2007/1/13初回放送、90分、考証資料:大森洋平、撮影:エフゲニー・コクーセフ/イクバル・アフマド、ディレクター:馬場朝子、制作統括:塩田純、制作・著作:NHK
第一部「侵攻はこうして決定された」・第二部「撤退への長き道のり」で構成され、第一部は、昨年9月にBS1放送された『BSドキュメンタリー』〈証言でつづる現代史〉「アフガン侵攻はこうして決定された」(→http://d.hatena.ne.jp/palop/20061215)とほぼ同じ内容。その時に書いた(1)カルマルを小物扱いしているのはどうか、(2)ソ連に殺された独裁者の未亡人が涙ながらに平和を語るのは欺瞞と印象操作に映る、の2点が今回はクリアされていたので嬉しい。(2)のシーンはカットされて当時のムジャヒディンリーダーの証言に差し替えられ、(1)のシーンの後には、
カルマルは人民民主党設立の主要メンバーでしたが、アミンと対立し国外に亡命していたのです。
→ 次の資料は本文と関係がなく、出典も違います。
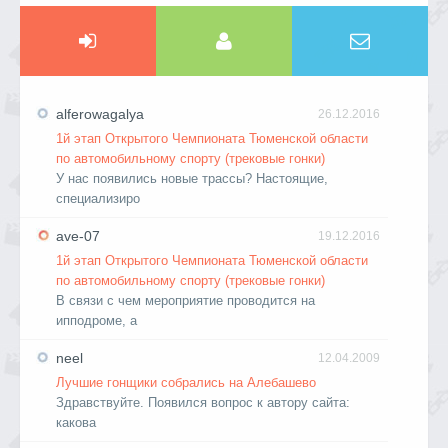
alferowagalya
26.12.2016
1й этап Открытого Чемпионата Тюменской области
по автомобильному спорту (трековые гонки)
У нас появились новые трассы? Настоящие,
специализиро
ave-07
19.12.2016
1й этап Открытого Чемпионата Тюменской области
по автомобильному спорту (трековые гонки)
В связи с чем мероприятие проводится на
ипподроме, а
neel
12.04.2009
Лучшие гонщики собрались на Алебашево
Здравствуйте. Появился вопрос к автору сайта:
какова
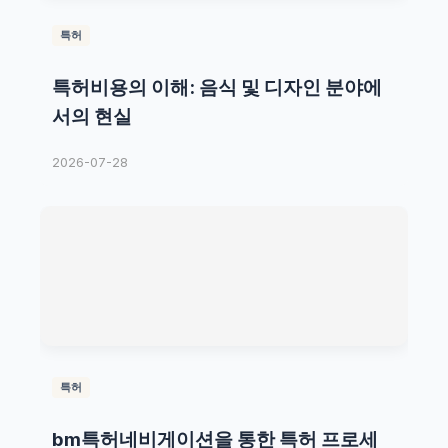
특허
특허비용의 이해: 음식 및 디자인 분야에
서의 현실
2026-07-28
특허
bm특허네비게이션을 통한 특허 프로세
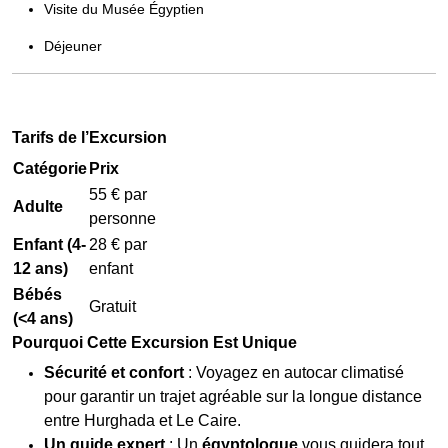
Visite du Musée Égyptien
Déjeuner
Tarifs de l’Excursion
Catégorie
Prix
55 € par
Adulte
personne
Enfant (4-
28 € par
12 ans)
enfant
Bébés
Gratuit
(<4 ans)
Pourquoi Cette Excursion Est Unique
Sécurité et confort
: Voyagez en autocar climatisé
pour garantir un trajet agréable sur la longue distance
entre Hurghada et Le Caire.
Un guide expert
: Un
égyptologue
vous guidera tout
というナレーションが追加された。むしろ自分が『BSドキュメンタリー』時に書いた「(カルマルは)権力闘争に敗れて僻地に左遷されていた」というのこそ多分間違いで申し訳ない。それはともかく、ブログを通じて制作者に意図が通じたと思えるのは、妄想に過ぎなくとも素直に嬉しい。
…
上記の『BSドキュメンタリー』を見た後、アフガン侵攻について書かれた書籍はないかネットで検索し、以下の2冊を発見。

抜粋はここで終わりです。